Write out the entries exactly. None of the pictures should appear in the copy.

....

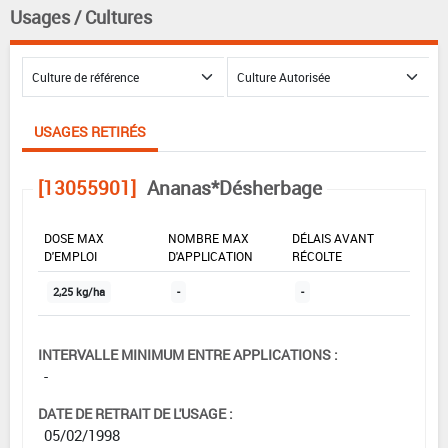
Usages / Cultures
USAGES RETIRÉS
[13055901]
Ananas*Désherbage
DOSE MAX
NOMBRE MAX
DÉLAIS AVANT
D'EMPLOI
D'APPLICATION
RÉCOLTE
2,25 kg/ha
-
-
INTERVALLE MINIMUM ENTRE APPLICATIONS :
-
DATE DE RETRAIT DE L'USAGE :
05/02/1998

....

=== RESPONSE BELOW ===
Usages / Cultures
USAGES RETIRÉS
[13055901]
Ananas*Désherbage
DOSE MAX
NOMBRE MAX
DÉLAIS AVANT
D'EMPLOI
D'APPLICATION
RÉCOLTE
2,25 kg/ha
-
-
INTERVALLE MINIMUM ENTRE APPLICATIONS :
-
DATE DE RETRAIT DE L'USAGE :
05/02/1998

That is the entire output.